Я в ужасе смотрю на нее.

— Дня сего только возвращение твое.

— О, Арабелла, замолчи, умоляю!

— Глуа жеон ат бют а кимма тон синк я ни оглу а ки ни те…

Изо рта Арабеллы вырывается только ужасное урчание и булькание. О боже! Этот голос! ЭТОТ ГОЛОС!

— Ма ка ме та бум акте си а та… си а ма… си а ма… си…

— Нет!

Стул обрушивается на голову Арабеллы, и она разлетается на кусочки. Переполненный яростью и гневом, я бью и бью по этому телу, из которого даже не идет кровь.

— Ты всего лишь грязный, мерзкий механизм… мерзкий робот… я тебя ненавижу… я тебя презираю. — И я бью… я бью…

Потом я смотрю в никуда… Тишина… Я вижу бесформенную массу, провода и катушки… Бескостная голова паяца подкатывается ко мне под ноги; лицо ее до сих пор перемазано кремом. И она все еще улыбается!

С окна доносится щелканье клюва… и скрипучий смех, бросающий меня в дрожь!

— Аррррабелла… Арррабелла… Привет, Джон… Хороший денек, а? Хороший денек, а?

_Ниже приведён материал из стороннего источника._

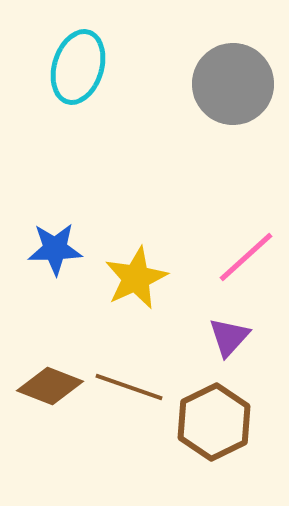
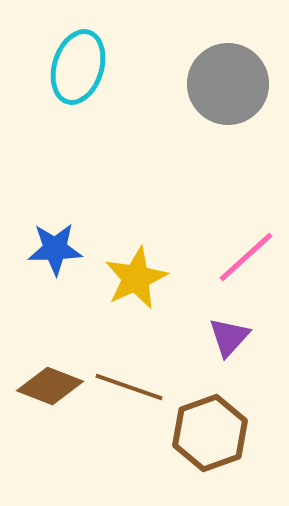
gray circle: moved 5 px left
brown hexagon: moved 4 px left, 11 px down; rotated 6 degrees clockwise
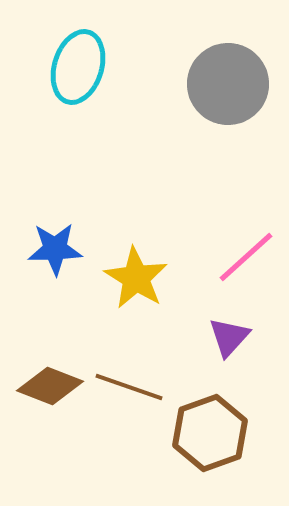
yellow star: rotated 16 degrees counterclockwise
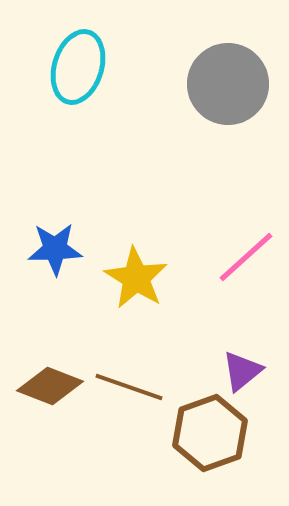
purple triangle: moved 13 px right, 34 px down; rotated 9 degrees clockwise
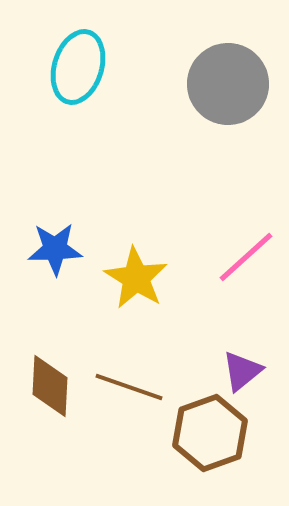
brown diamond: rotated 72 degrees clockwise
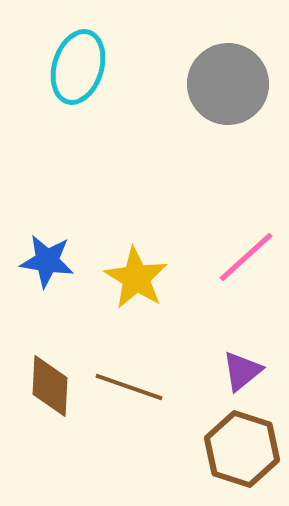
blue star: moved 8 px left, 12 px down; rotated 10 degrees clockwise
brown hexagon: moved 32 px right, 16 px down; rotated 22 degrees counterclockwise
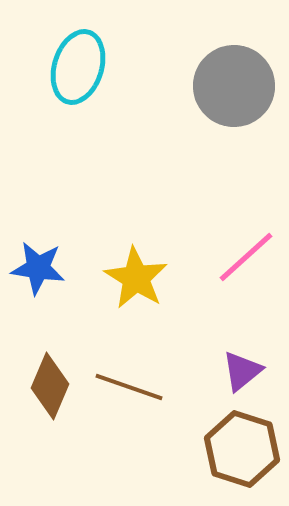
gray circle: moved 6 px right, 2 px down
blue star: moved 9 px left, 7 px down
brown diamond: rotated 20 degrees clockwise
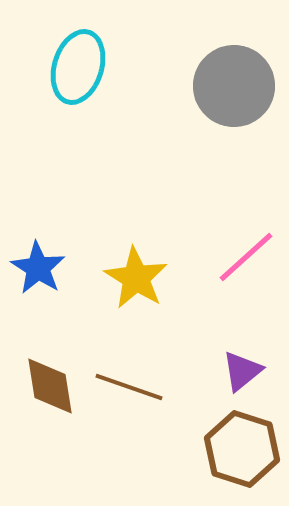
blue star: rotated 24 degrees clockwise
brown diamond: rotated 32 degrees counterclockwise
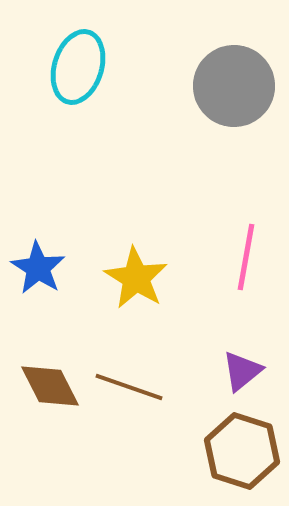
pink line: rotated 38 degrees counterclockwise
brown diamond: rotated 18 degrees counterclockwise
brown hexagon: moved 2 px down
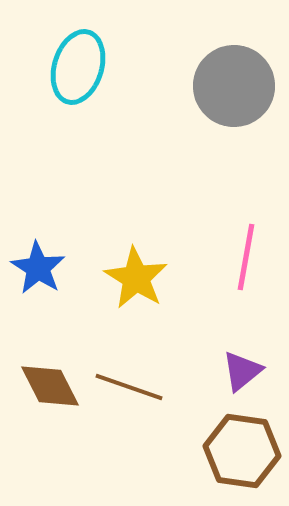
brown hexagon: rotated 10 degrees counterclockwise
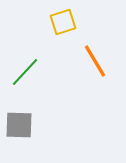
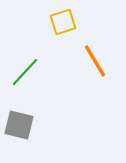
gray square: rotated 12 degrees clockwise
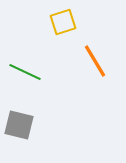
green line: rotated 72 degrees clockwise
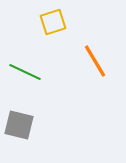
yellow square: moved 10 px left
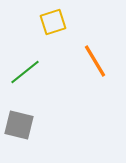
green line: rotated 64 degrees counterclockwise
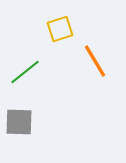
yellow square: moved 7 px right, 7 px down
gray square: moved 3 px up; rotated 12 degrees counterclockwise
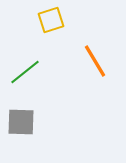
yellow square: moved 9 px left, 9 px up
gray square: moved 2 px right
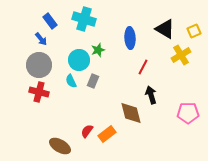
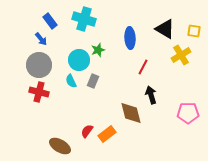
yellow square: rotated 32 degrees clockwise
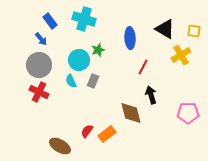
red cross: rotated 12 degrees clockwise
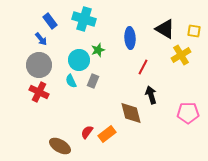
red semicircle: moved 1 px down
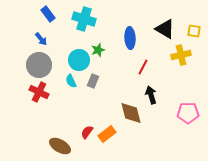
blue rectangle: moved 2 px left, 7 px up
yellow cross: rotated 18 degrees clockwise
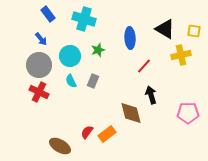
cyan circle: moved 9 px left, 4 px up
red line: moved 1 px right, 1 px up; rotated 14 degrees clockwise
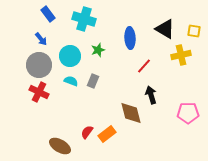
cyan semicircle: rotated 136 degrees clockwise
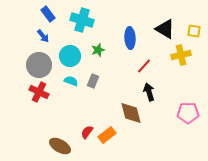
cyan cross: moved 2 px left, 1 px down
blue arrow: moved 2 px right, 3 px up
black arrow: moved 2 px left, 3 px up
orange rectangle: moved 1 px down
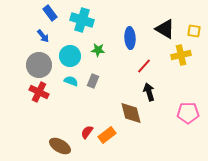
blue rectangle: moved 2 px right, 1 px up
green star: rotated 24 degrees clockwise
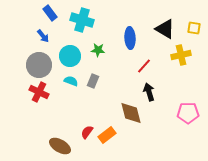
yellow square: moved 3 px up
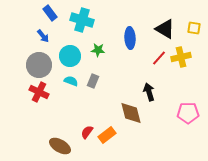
yellow cross: moved 2 px down
red line: moved 15 px right, 8 px up
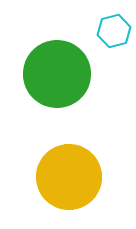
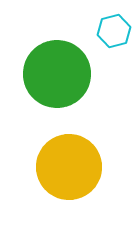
yellow circle: moved 10 px up
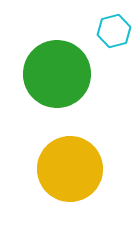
yellow circle: moved 1 px right, 2 px down
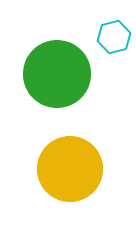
cyan hexagon: moved 6 px down
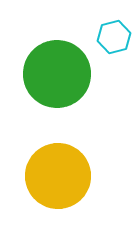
yellow circle: moved 12 px left, 7 px down
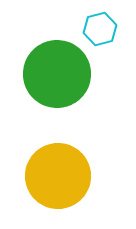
cyan hexagon: moved 14 px left, 8 px up
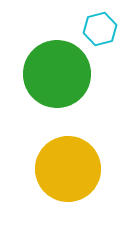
yellow circle: moved 10 px right, 7 px up
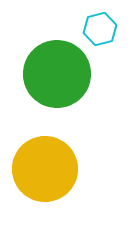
yellow circle: moved 23 px left
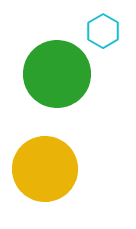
cyan hexagon: moved 3 px right, 2 px down; rotated 16 degrees counterclockwise
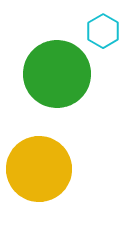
yellow circle: moved 6 px left
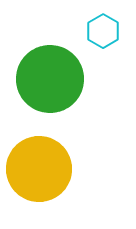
green circle: moved 7 px left, 5 px down
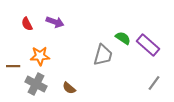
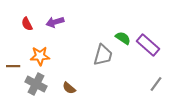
purple arrow: rotated 144 degrees clockwise
gray line: moved 2 px right, 1 px down
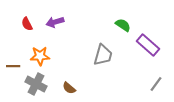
green semicircle: moved 13 px up
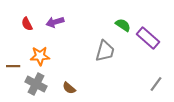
purple rectangle: moved 7 px up
gray trapezoid: moved 2 px right, 4 px up
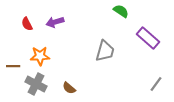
green semicircle: moved 2 px left, 14 px up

Именно это слышу я каждое утро, и создается впечатление, что меня будит звук человеческого голоса. А днем все начинается заново. Другие слова… обрывки фраз, которые пробивают мою тишину.

Но вот все закончилось. Я больше никогда не услышу этот голос.

Эту последнюю иллюзию человеческого голоса. Этим утром птицы с большими клювами улетели. С наступлением зимы они покинули свое гнездо и направились на юг. В горы. Я последовал за ними, но они остались глухи к моим призывам и моим мольбам.

В это утро я выбежал на поляну в тот момент, когда они вспорхнули.

— О нет, не улетайте!.. Я вас прошу, останьтесь… Не оставляйте меня… Не оставляйте меня одного…

Они исчезли, унося с собой имя Арабеллы, безучастные ко всему, даже к моему одиночеству.